The data for Xing et al's paper "Toward a more uniform sampling of human genetic diversity: a survey of worldwide populations by high-density genotyping" is available online.

This dataset consists of 850 individuals, but 259 of them overlap with the HapMap. Another 15 samples had to be removed because they were too similar to others. I also removed Native American samples.

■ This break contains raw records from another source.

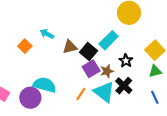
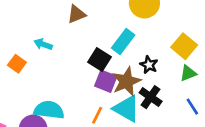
brown triangle: (70, 47) -> (76, 14), moved
purple square: (91, 69) -> (106, 81), turned -30
brown star: (107, 71) -> (126, 81), size x1.6

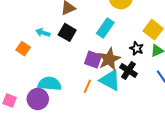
black square: (99, 60) -> (67, 32), moved
black star: (149, 65) -> (137, 48), moved

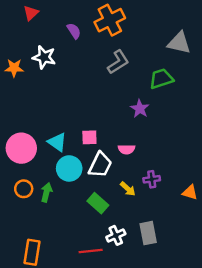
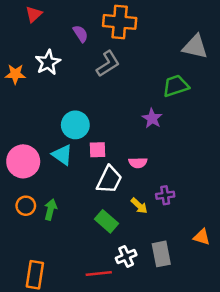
orange cross: (110, 20) -> (120, 22), turned 32
white star: (44, 57) -> (48, 62), turned 30
gray L-shape: (118, 62) -> (108, 64), moved
cyan circle: (69, 168) -> (75, 125), moved
orange triangle: (190, 192) -> (202, 237), moved

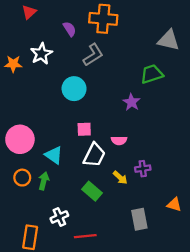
cyan circle: (75, 125) -> (74, 89), moved
cyan triangle: (62, 155) -> (54, 155), moved
white cross: (126, 256) -> (59, 217), moved

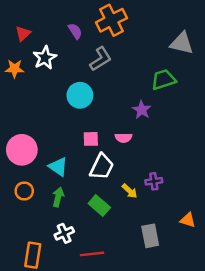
red triangle: (29, 12) -> (23, 34), moved
orange cross: (103, 19) -> (111, 20), turned -32
pink semicircle: (119, 140) -> (124, 138), moved
green arrow: (44, 181) -> (58, 197), moved

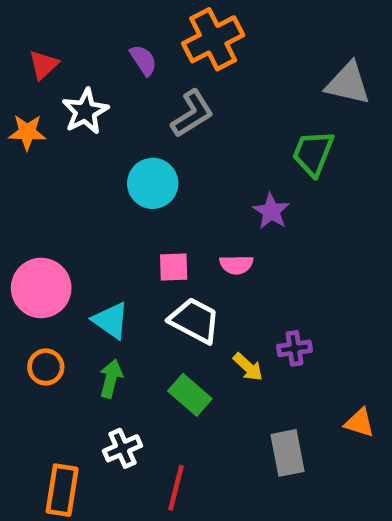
green trapezoid: (164, 80) -> (313, 153), turned -50
white trapezoid: (102, 167) -> (195, 320), turned -88
red line: (92, 254) -> (176, 488), turned -70

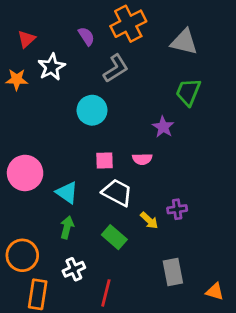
gray triangle: (348, 83) -> (184, 42), moved
orange circle: (46, 367) -> (22, 255), moved, size x1.5
orange triangle: (360, 423) -> (215, 292), moved

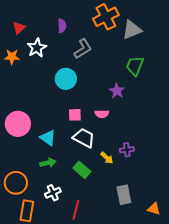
orange cross: (128, 24) -> (106, 17), moved
purple semicircle: (86, 36) -> (62, 26), turned 32
gray triangle: (184, 42) -> (132, 30), turned -35
green arrow: (67, 227) -> (48, 163), turned 63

This leaves us with 529 samples.

Ethnic group Count
Slovenian 25
Punjabi Arain 25
N. European 25
Nepalese 25
Kyrgyzstani 25
Iban 25
Buryat 25
Bambaran 25
Andhra Pradesh Brahmin 25
Kurd 24
Dogon 24
Irula 23
Thai 22
Pygmy 22
Urkarah 18
Tamil Nadu Brahmin 14
Hema 14
Tongan 13
Tamil Nadu Dalit 13
Samoan 13
!Kung 13
Japanese 13
Andhra Pradesh Mala 11
Pedi 10
Andhra Pradesh Madiga 10
Alur 10
Nguni 9
Sotho/Tswana 8
Vietnamese 7
Stalskoe 5
Chinese 5
Khmer Cambodian 3

This dataset is valuable because it contains several South Asian, Central Asian, Southeast Asian and Caucasian groups. However, it does not have a good SNP overlap with 23andme and the other datasets. It has only about 29,000 SNPs in common with 23andme v2 data. Combining HapMap, HGDP, SGVP, Behar et al and Xing et al with 23andme data leaves us with 25,000 SNPs. Due to that, I'll be using Xing et al data for only a few analyses.